Malgré la distance on voyait les tirs et les explosions à l'œil nu.
-Il y a encore trop de vaisseaux Sith pour que je puisse y arriver sans casse... lâcha-t-elle prudemment.
-De toute façon, notre mission est seulement de nous assurer de la mort de Bane, pas de foncer tête baissée dans la mêlée, compléta Quincey. Alors on reste là et on observe.
Gabriel n'en croyait pas ses oreilles.
-Tu déconne là?! Bridget nous a envoyé tuer Bane! Comment on est censé y arriver en restant ici!?
-Bridget a dit qu'elle voulait voir la cible morte, lâcha le mercenaire d'un ton calme mais sans réplique. De toute façon on ne tuera personne si on se retrouve éparpillés en poussière stellaire par un missile.

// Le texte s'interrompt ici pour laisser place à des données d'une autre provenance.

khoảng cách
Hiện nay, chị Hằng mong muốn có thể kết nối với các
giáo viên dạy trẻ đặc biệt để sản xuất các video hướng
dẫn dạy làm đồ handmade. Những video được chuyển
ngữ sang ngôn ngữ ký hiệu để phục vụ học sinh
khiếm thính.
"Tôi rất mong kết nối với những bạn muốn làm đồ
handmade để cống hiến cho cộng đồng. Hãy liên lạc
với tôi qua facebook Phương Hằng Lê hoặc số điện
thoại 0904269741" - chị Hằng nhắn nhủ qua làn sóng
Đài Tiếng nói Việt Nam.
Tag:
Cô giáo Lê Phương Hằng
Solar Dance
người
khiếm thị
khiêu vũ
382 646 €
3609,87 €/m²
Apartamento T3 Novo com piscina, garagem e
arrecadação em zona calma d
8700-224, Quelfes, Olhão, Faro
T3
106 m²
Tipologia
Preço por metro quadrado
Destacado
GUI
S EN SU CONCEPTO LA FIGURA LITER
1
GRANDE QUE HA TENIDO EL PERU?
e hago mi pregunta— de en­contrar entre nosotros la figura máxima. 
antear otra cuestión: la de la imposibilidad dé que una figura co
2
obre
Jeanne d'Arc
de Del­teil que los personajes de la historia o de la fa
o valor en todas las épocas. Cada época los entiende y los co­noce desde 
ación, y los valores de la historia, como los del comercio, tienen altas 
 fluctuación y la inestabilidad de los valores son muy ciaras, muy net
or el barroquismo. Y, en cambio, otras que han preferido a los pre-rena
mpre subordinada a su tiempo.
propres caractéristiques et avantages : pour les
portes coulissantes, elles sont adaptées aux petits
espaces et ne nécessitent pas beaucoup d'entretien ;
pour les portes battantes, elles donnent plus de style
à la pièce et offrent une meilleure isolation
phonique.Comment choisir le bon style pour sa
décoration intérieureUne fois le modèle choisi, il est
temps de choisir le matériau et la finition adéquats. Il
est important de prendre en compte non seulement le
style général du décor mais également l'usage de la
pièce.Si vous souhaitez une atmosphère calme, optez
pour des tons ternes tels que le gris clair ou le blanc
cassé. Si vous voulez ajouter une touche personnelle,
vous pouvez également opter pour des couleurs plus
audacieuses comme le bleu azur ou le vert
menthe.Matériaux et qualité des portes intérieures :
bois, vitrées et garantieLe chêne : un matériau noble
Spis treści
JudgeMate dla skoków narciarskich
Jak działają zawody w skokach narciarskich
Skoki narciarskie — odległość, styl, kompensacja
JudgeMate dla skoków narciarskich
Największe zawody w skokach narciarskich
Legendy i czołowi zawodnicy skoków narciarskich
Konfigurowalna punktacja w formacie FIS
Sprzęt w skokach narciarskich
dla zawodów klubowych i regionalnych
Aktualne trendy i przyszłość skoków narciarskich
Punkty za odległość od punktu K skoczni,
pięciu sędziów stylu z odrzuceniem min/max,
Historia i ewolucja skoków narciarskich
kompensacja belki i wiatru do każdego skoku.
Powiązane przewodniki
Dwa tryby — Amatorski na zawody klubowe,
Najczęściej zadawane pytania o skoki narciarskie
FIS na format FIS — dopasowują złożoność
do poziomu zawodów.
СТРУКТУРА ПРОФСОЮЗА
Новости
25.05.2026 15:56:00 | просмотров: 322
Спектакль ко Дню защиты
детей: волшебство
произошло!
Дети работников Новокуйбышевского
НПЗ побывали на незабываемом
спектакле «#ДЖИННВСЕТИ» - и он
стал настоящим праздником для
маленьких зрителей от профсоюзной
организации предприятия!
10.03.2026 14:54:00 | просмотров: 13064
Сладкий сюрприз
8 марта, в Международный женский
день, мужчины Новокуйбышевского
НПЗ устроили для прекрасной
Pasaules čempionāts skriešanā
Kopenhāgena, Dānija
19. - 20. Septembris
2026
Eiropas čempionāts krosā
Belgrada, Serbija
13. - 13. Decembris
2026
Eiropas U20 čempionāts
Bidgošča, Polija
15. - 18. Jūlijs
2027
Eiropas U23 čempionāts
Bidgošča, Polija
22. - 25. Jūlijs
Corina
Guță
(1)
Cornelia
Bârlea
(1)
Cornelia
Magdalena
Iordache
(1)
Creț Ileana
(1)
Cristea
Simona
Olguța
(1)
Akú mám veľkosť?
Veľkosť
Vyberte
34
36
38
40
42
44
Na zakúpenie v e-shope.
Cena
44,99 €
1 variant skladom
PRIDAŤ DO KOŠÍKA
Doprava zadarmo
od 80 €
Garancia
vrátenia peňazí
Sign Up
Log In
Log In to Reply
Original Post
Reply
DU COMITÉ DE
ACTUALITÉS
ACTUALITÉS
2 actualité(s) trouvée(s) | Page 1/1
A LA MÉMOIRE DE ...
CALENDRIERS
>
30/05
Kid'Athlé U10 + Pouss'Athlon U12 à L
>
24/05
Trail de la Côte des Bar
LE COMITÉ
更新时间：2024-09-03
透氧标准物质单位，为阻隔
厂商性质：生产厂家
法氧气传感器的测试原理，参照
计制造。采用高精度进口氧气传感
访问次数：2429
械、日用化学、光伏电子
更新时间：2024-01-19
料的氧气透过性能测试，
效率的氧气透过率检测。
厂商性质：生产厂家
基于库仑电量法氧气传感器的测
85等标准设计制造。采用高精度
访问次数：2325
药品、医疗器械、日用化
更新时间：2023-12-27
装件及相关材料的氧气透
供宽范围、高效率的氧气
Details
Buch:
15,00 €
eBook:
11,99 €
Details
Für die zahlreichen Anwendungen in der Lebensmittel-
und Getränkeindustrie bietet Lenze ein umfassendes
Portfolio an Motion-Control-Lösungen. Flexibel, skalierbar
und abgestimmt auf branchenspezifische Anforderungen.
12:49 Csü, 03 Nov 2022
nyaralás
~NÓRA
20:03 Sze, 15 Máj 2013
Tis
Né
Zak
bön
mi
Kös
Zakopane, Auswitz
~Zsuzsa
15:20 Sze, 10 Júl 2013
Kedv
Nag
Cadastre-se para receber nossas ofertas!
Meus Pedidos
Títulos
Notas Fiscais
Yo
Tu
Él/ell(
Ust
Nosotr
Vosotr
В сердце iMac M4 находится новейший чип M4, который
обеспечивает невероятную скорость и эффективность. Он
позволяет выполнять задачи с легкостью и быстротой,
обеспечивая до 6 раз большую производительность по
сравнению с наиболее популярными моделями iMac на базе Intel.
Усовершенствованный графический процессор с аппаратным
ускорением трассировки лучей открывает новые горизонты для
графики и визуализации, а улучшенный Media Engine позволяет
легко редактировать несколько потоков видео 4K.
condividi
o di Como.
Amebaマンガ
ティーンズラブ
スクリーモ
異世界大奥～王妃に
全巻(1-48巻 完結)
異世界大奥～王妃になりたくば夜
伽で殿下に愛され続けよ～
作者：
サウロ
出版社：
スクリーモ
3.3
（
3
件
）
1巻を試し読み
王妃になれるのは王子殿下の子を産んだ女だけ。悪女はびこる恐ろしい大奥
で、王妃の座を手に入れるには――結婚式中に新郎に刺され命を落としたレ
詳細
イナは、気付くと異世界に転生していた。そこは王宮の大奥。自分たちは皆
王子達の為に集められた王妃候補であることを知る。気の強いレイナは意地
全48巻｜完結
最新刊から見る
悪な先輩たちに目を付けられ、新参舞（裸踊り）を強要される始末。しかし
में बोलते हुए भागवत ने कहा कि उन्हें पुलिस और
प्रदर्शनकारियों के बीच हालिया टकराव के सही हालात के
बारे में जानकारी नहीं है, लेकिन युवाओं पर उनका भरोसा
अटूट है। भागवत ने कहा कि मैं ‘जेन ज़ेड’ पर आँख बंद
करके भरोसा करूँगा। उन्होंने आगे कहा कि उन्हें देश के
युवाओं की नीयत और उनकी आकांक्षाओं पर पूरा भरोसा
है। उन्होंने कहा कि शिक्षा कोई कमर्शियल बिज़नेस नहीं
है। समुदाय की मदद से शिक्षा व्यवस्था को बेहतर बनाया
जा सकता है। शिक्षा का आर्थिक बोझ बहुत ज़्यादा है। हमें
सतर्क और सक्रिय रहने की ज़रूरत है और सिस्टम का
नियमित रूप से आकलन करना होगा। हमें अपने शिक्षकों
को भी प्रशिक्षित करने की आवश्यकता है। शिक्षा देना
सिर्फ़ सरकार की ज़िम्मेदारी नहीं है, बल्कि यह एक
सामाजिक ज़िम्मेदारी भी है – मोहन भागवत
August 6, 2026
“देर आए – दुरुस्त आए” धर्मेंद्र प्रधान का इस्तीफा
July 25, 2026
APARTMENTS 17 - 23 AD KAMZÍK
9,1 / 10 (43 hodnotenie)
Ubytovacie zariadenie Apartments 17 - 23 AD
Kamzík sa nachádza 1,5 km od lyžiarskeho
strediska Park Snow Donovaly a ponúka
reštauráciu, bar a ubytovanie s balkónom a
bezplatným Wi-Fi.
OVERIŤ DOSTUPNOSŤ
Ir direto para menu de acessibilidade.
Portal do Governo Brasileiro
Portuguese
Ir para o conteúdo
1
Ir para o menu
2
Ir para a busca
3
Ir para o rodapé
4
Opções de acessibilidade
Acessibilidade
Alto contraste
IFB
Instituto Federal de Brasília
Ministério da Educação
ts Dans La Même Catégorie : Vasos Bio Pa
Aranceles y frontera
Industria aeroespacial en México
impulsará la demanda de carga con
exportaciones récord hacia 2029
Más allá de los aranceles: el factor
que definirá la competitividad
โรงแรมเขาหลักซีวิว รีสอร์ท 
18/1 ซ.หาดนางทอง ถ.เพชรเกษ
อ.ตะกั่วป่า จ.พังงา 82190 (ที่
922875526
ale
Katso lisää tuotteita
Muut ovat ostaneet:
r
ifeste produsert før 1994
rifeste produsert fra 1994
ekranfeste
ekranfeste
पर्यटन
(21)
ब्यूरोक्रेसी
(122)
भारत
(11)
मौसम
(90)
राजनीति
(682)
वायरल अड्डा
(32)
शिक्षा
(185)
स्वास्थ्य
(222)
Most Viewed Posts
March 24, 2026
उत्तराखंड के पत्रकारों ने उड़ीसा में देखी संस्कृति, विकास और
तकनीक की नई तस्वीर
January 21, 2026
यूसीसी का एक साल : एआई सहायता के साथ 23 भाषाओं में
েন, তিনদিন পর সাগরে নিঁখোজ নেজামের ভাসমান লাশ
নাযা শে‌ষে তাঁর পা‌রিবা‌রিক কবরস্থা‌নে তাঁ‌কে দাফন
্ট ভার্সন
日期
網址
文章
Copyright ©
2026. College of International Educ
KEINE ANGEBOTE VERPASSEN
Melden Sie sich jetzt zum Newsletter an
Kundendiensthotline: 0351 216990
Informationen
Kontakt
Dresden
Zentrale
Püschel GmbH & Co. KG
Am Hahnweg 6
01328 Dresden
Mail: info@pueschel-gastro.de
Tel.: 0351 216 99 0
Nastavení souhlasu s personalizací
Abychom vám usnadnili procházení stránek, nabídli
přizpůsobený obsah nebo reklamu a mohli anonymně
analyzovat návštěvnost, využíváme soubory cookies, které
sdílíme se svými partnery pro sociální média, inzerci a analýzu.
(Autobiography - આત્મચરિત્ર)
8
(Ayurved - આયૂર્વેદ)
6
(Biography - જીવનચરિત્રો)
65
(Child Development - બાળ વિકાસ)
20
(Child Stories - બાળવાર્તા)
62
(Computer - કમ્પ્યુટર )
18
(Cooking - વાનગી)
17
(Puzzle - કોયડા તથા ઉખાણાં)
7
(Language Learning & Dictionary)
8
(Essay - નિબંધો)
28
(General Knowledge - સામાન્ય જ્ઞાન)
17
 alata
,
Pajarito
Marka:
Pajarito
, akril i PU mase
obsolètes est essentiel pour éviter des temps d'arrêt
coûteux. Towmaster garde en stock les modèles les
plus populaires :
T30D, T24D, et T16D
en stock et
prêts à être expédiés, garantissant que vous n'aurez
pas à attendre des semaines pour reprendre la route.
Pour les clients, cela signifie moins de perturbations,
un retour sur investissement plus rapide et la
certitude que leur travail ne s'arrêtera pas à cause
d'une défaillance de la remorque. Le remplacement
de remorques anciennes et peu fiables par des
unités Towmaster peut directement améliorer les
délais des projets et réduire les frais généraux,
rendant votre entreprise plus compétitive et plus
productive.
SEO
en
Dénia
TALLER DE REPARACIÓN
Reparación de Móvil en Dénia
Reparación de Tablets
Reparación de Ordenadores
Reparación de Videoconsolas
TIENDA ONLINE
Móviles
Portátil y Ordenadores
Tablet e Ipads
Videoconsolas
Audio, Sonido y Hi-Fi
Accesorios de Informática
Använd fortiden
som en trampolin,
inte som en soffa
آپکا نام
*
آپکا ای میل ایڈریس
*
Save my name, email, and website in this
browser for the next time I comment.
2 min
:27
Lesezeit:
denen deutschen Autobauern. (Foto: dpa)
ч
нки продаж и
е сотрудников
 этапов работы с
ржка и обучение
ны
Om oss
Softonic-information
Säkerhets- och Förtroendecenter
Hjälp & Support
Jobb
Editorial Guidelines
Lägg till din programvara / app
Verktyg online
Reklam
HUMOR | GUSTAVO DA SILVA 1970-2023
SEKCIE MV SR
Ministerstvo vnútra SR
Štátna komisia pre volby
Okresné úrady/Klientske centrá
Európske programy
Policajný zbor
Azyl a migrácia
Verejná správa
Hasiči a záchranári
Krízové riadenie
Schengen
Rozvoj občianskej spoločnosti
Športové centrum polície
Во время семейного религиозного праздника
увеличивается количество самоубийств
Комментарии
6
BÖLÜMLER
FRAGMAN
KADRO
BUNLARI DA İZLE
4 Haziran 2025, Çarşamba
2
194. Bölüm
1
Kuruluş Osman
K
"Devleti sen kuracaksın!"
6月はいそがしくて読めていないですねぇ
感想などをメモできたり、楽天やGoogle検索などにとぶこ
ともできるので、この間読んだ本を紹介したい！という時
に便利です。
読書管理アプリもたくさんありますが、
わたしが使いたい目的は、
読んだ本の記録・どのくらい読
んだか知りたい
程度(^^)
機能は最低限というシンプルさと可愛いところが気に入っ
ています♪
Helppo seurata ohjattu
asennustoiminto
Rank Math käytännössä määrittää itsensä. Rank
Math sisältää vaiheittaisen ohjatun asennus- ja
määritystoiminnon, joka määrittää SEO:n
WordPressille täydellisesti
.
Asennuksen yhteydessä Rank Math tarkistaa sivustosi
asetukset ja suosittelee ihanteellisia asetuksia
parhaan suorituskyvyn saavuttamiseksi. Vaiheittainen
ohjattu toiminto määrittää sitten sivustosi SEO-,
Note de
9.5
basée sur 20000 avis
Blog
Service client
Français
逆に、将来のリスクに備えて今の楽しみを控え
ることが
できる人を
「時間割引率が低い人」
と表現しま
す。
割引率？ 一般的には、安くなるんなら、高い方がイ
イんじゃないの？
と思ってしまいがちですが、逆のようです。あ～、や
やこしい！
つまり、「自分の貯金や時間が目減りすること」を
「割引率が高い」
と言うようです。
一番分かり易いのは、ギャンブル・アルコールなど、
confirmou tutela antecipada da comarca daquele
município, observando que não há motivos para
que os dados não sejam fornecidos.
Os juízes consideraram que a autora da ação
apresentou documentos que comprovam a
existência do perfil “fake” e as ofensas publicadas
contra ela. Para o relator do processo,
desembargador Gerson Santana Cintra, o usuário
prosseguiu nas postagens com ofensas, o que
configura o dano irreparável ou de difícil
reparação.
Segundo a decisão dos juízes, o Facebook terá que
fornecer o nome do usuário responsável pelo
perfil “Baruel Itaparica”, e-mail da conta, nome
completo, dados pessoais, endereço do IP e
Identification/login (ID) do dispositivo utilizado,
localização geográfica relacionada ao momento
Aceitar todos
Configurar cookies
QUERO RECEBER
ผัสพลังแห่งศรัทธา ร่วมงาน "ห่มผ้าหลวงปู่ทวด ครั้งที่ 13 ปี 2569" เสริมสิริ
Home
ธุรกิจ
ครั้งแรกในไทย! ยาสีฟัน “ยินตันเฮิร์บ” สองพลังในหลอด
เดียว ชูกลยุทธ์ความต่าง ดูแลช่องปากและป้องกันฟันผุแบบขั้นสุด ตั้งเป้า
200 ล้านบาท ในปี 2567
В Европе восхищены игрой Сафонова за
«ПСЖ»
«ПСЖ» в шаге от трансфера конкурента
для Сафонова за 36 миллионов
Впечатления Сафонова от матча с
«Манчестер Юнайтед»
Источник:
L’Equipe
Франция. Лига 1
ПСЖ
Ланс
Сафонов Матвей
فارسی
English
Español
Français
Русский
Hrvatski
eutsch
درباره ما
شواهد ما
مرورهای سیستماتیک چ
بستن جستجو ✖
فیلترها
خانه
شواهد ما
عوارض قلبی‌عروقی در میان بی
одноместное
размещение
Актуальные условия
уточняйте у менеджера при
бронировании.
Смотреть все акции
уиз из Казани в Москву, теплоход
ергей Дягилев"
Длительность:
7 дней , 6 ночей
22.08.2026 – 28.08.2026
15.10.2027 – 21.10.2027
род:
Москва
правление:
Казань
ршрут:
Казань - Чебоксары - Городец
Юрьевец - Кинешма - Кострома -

Le jeune homme serrait les poings si forts que ses phalanges avaient blanchies.
-Hybris pourrait... commença-t-il.
-Non, coupa Quincey. Le vaisseau reste dans la zone de sécurité et on intervient que si c'est absolument nécessaire. Si tu tiens tant que ça à te faire tuer, tu n'as qu'à prendre une combi et nager jusque là bas.
À court d'arguments, Gabriel tourna les talons. Au comble de la frustration il frappa un violent coup de poing dans la cloison blindée.
-Eh le vaisseau n'y est pour rien! protesta Hybris.
Il lui jeta un regard noir et se laissa tomber sur un des sièges inconfortables du chasseur, croisant les bras sur sa poitrine.